For Deep Vein Thrombosis, Follow the Randomized Trials

Author Affiliations
  • 1Society of Interventional Radiology, North, Fairfax, Virginia
  • 2American Venous Forum, Milwaukee, Wisconsin
  • 3American College of Phlebology, Fairfield, Connecticut

Copyright 2015 American Medical Association. All Rights Reserved. Applicable FARS/DFARS Restrictions Apply to Government Use.

JAMA Intern Med. 2015;175(4):653. doi:10.1001/jamainternmed.2014.8171

To the Editor We appreciate the efforts on the recent article by Bashir et al.1 However, we are concerned that the potential for bias in this nonrandomized study has been underestimated. Some associations drawn between catheter-directed thrombolysis (CDT) and adverse outcomes may not be attributable to CDT.

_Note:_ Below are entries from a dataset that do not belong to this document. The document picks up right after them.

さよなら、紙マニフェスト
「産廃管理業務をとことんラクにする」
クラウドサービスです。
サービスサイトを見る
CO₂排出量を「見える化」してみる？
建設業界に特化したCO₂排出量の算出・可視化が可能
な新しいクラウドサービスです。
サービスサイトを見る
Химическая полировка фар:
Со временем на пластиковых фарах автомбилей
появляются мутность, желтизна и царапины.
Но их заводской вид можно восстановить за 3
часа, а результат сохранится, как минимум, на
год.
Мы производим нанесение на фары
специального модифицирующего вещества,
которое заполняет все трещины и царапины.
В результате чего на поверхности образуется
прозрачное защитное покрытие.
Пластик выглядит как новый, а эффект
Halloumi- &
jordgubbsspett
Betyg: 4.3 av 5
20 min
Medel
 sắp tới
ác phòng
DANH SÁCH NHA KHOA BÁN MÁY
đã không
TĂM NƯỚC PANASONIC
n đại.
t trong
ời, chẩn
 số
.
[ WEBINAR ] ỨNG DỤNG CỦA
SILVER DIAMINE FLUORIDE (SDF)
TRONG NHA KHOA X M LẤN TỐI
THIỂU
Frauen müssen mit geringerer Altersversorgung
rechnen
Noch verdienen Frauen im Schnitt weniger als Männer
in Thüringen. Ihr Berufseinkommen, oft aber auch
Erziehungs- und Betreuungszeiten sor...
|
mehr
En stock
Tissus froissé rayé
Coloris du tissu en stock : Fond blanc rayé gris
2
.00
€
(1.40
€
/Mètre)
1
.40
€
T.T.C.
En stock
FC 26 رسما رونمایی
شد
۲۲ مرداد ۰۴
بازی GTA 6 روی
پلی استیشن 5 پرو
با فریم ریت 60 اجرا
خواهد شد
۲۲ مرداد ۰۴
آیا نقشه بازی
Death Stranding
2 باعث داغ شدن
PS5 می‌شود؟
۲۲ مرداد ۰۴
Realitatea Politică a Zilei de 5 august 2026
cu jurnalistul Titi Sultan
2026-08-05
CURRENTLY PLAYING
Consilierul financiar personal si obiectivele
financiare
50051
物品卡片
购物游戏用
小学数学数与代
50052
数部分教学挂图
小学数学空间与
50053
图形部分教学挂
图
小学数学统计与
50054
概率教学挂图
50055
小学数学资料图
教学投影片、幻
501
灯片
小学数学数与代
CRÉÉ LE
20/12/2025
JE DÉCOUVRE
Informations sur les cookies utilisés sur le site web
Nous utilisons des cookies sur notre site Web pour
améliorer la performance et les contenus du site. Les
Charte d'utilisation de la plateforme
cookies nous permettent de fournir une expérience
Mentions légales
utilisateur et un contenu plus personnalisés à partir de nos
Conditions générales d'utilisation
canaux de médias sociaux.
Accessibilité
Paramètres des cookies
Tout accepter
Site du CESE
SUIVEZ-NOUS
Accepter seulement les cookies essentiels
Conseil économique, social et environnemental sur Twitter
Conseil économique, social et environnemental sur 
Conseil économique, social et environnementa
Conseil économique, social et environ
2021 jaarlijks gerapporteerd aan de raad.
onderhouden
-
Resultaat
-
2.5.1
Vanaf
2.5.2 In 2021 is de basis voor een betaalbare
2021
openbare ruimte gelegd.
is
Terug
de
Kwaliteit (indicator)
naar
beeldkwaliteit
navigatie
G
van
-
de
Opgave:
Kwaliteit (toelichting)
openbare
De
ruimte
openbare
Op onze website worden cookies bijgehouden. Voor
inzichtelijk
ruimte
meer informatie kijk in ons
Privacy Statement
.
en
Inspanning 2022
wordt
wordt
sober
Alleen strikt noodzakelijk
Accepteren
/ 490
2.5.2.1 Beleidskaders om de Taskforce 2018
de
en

First, propensity analysis cannot eliminate bias from retrospective observational comparison of a first-line treatment (anticoagulation) against a treatment reserved for selected patients with the most severe clinical presentations (CDT). Catheter-directed thrombolysis is often used as salvage therapy after physician-perceived failure of first-line anticoagulant therapy. Many factors that prompt a clinician to request CDT connote a higher risk of pulmonary embolism (PE), filter placement, and longer hospital stay and were not accounted for (eg, increase in pain and/or swelling despite anticoagulation, anatomic thrombus progression, or acute limb-threatening circulatory compromise). The administrative data, which rely entirely on correct coding for its accuracy, does not distinguish whether PE events occurred prior to, during, or after CDT, or whether “CDT” cohort patients truly received CDT for deep vein thrombosis (DVT) rather than systemic thrombolysis or CDT for other conditions. Hence, the observed increases in PE, filter placement, and hospital stay may simply represent native differences between the 2 cohorts rather than consequences of CDT.